Identifying and correcting mixed data

Another common problem encountered in datasets is when data is mixed together in the same column. Sometimes this is less obvious, like in the case of an address column mixing the street name with the city and zip code, while sometimes it is more evident, as when a column mixes general categories with subcategories.

Generally, you notice this when you want to analyze one aspect of the mixed data and have to separate it somehow to do so.

The “Text to Columns” button in Excel is particularly useful for splitting mixed data. This allows you to divide a column into multiple columns based on a specific “delimiter.”
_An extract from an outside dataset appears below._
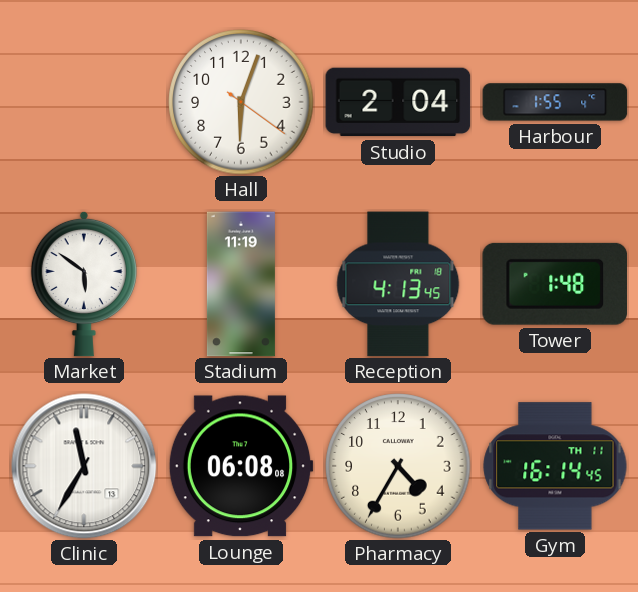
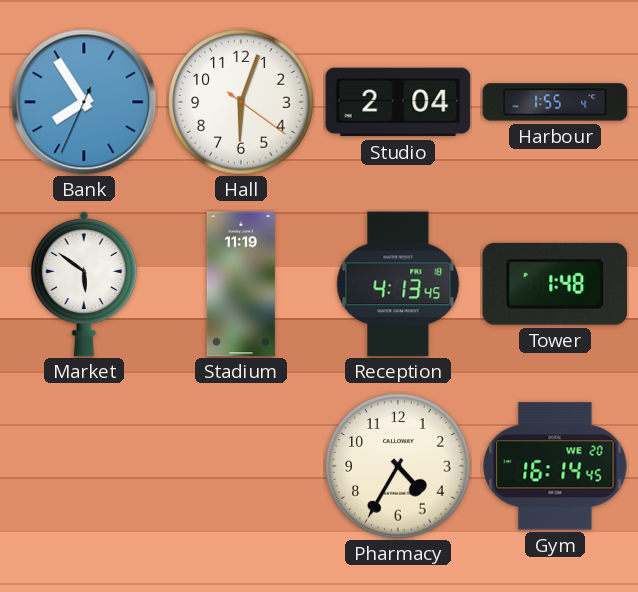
Bank: none -> 7:54
Clinic: 11:35 -> none
Lounge: 06:08 -> none
Gym date: TH 11 -> WE 20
For example, if a column always uses a comma after the street name and before the city name, you can use the Text to Columns wizard to use that comma as a “delimiter” to place them in separate columns. Similarly, if there’s a space between the first and second parts of a postcode, that space can be used as a delimiter with similar effects.

Some mixed data issues are so common that tools and code libraries have been developed specifically for them: Parserator is an online tool for “parsing” addresses into their individual components; whereas probabilipeople is a library Python for name analysis and humaniformat is an equivalent in R.

For bigger challenges, you might need the faceting and filtering functionality of Open Refine (this is particularly useful when categories and subcategories are mixed, for example).

Roberto Rocha reports an experiment where he tried using ChatGPT to clean data based on names which seems to work quite well. He also used ChatGPT to add missing data (company codes and categories; parent companies) with variable results.

Messy data

Poorly formatted spreadsheets are a particularly common challenge in data reporting. Governments are known for releasing spreadsheets where column headers are not in the first row, where the headers might span multiple rows, and where even header cells might be merged.

All of these factors can make it difficult or impossible to sort and filter the data, or to create new columns that can extract or validate such data.

A good rule of thumb when opening such a data set is:

Make a copy of the spreadsheet
Remove any rows before the column headers
Remove all empty columns (Excel will treat them as the end of a table) and any columns you don’t need
If the headers are spread over multiple rows or merged cells, create a “clean” header row so the header data is preserved, then delete the old rows/cells.

Open Refine is, once again, very useful for dealing with many of these issues. Its import wizard lets you specify whether you want to skip rows before the header row, whether you want to take headers from multiple rows, and whether to ignore empty rows.

Data in the “wrong” shape and the principles of “tidy data”

Le tre regole dei dati ordinati di Hadley Wickham — The three rules of tidy data by Hadley Wickham

A slightly different issue occurs when data comes in the “wrong” shape. There are two main categories of shape problems: data is “long” when you want it “wide,” or vice versa.